# Homo NN 自定义Trainer

目前FATE自带的FedAVGTrainer仅针对常用的分类、回归任务，但是如果说有特殊的使用需求，比方说，目标检测，推荐，语义标注等，对数据集，loss和训练流程有特定的需求，则需要修改现有的训练流程。

FATE-1.10除了Dataset与CustModel外，还支持对Trainer的自定义，以满足对训练流程定制化的需求: 
trainer的基类位于nn.homo.trainer.trainer_base下，
如果需要开发自己的Trainer，你需要实现一些接口，以让FATE可以正确调用

## TrainerBase接口介绍

### TrainerBase的部分代码
此处我们介绍TrainerBase的部分代码，下栏给出了部分代码，它们与你定制化自己的Trainer有关系。根据它们我们可以很快的实现一个简单的定制化Trainer

- \_\_init\_\_ 你可以在这里定义Trainer需要用到的参数，如epoch, batch_size等

- train接口: 你需要实现的接口，在运行时，Homo-NN component会自动调用train函数，进行训练。该接口接受四个参数，train_set, validate_set, optimizer和loss。Homo-nn component会根据你在pipeline里的设置，把你设定的训练集，验证集，optimizer和loss传到train里，请注意，optimizer会用model的parameters()实例化，而loss是pytorch loss function的实例。因此，你可以在train function里写你自己的训练流程。

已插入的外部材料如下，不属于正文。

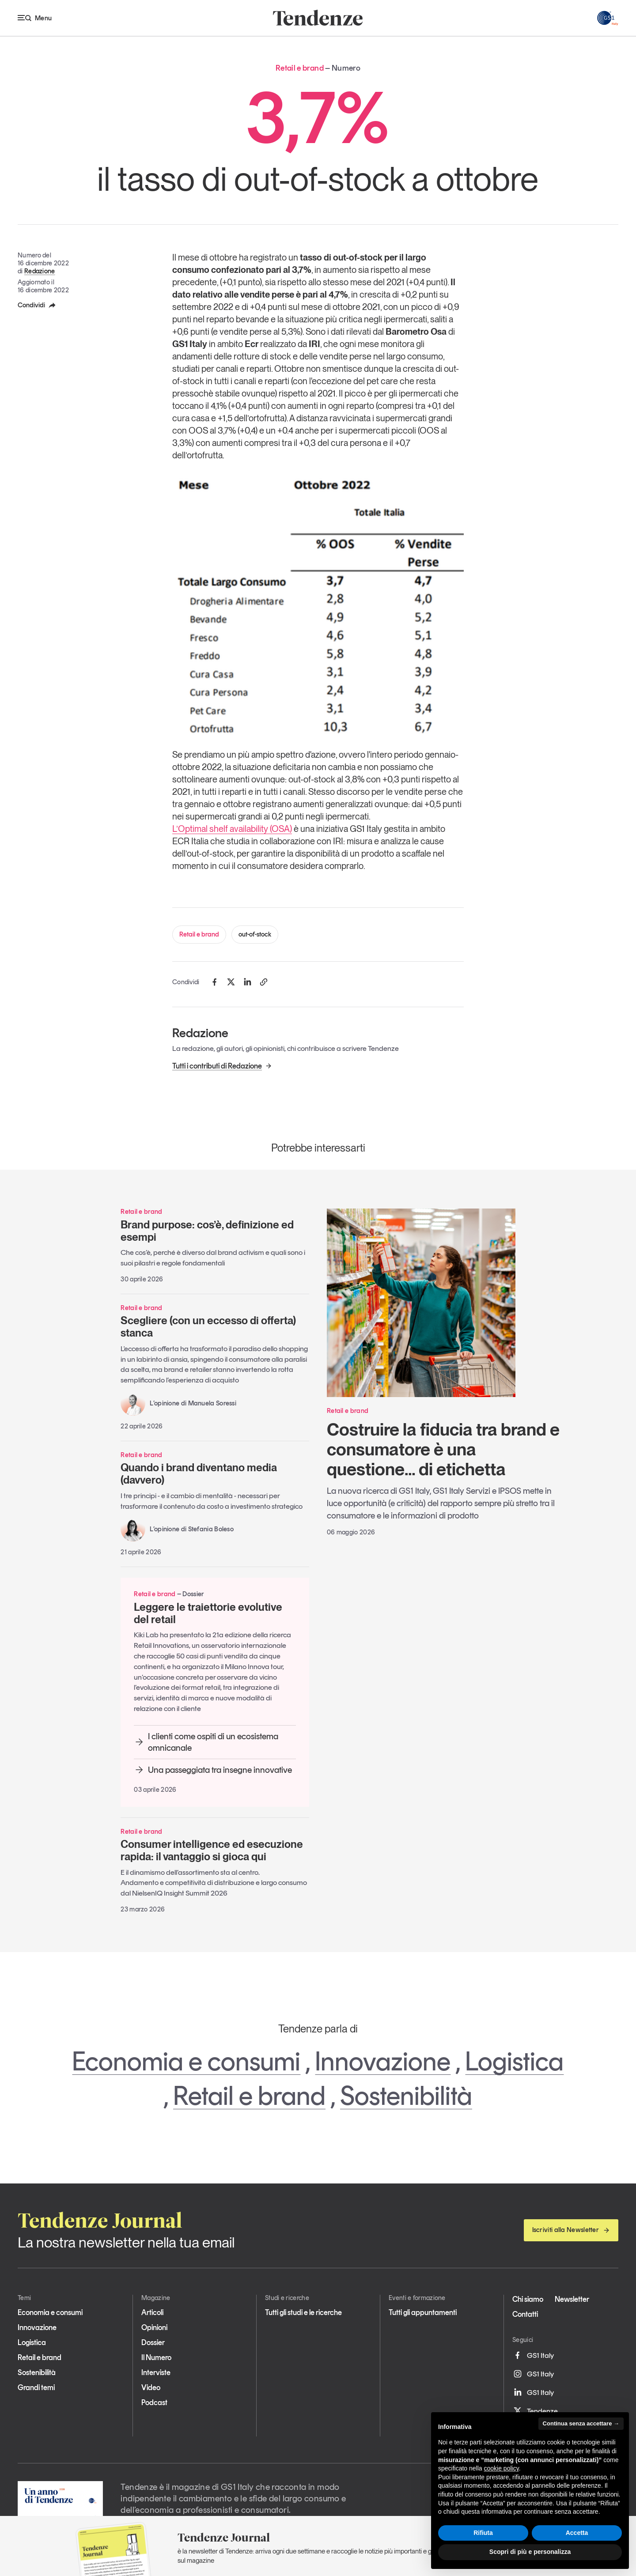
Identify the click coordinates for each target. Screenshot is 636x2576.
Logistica (514, 2061)
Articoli (152, 2312)
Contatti (525, 2314)
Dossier (153, 2342)
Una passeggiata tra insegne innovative (213, 1769)
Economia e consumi (186, 2061)
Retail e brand (199, 934)
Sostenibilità (406, 2095)
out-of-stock (254, 934)
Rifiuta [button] (483, 2532)
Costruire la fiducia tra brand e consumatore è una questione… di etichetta (443, 1449)
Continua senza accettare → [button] (581, 2423)
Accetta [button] (577, 2532)
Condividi (37, 305)
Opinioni (154, 2327)
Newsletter (572, 2299)
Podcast (154, 2402)
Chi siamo (527, 2299)
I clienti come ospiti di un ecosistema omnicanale (206, 1742)
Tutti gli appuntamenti (423, 2312)
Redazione (39, 271)
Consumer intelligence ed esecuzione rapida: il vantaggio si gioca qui (212, 1850)
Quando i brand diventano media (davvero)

- self.model: 在算法运行时，在运行train前， Homo-NN component自动地调用set_model接口，设置你的模型，因此，在实现train时，你可以通过self.model来使用模型

- local_mode() 和 self.fed_mode: 你可以通过local_mode() 将 self.fed_mode设置为False，在train中你可以通过fed_mode来区分本地测试的本地模式和联邦模式，这个功能你可以在你本地开发/测试的时候使用

我们可以从下面一个简单的Trainer例子了解Trainer的定制化

In [None]:
class TrainerBase(object):

    def __init__(self, **kwargs):
        
        self._fed_mode = True
        self._model = None
        ...

    @property
    def model(self):
        if not hasattr(self, '_model'):
            raise AttributeError('model variable is not initialized, remember to call'
                                 ' super(your_class, self).__init__()')
        if self._model is None:
            raise AttributeError('model is not set, use set_model() function to set training model')

        return self._model

    @model.setter
    def model(self, val):
        self._model = val
        
    def set_model(self, model: Module):
        if not issubclass(type(model), Module):
            raise ValueError('model must be a subclass of pytorch nn.Module')
        self.model = model

    @property
    def fed_mode(self):
        if not hasattr(self, '_fed_mode'):
            raise AttributeError('run_local_mode variable is not initialized, remember to call'
                                 ' super(your_class, self).__init__()')
        return self._fed_mode

    @fed_mode.setter
    def fed_mode(self, val):
        self._fed_mode = val

    def local_mode(self):
        self.fed_mode = False

    @abc.abstractmethod
    def train(self, train_set, validate_set=None, optimizer=None, loss=None):
        """
            train_set : A Dataset Instance, must be a instance of subclass of Dataset (federatedml.nn.dataset.base),
                      for example, TableDataset() (from federatedml.nn.dataset.table)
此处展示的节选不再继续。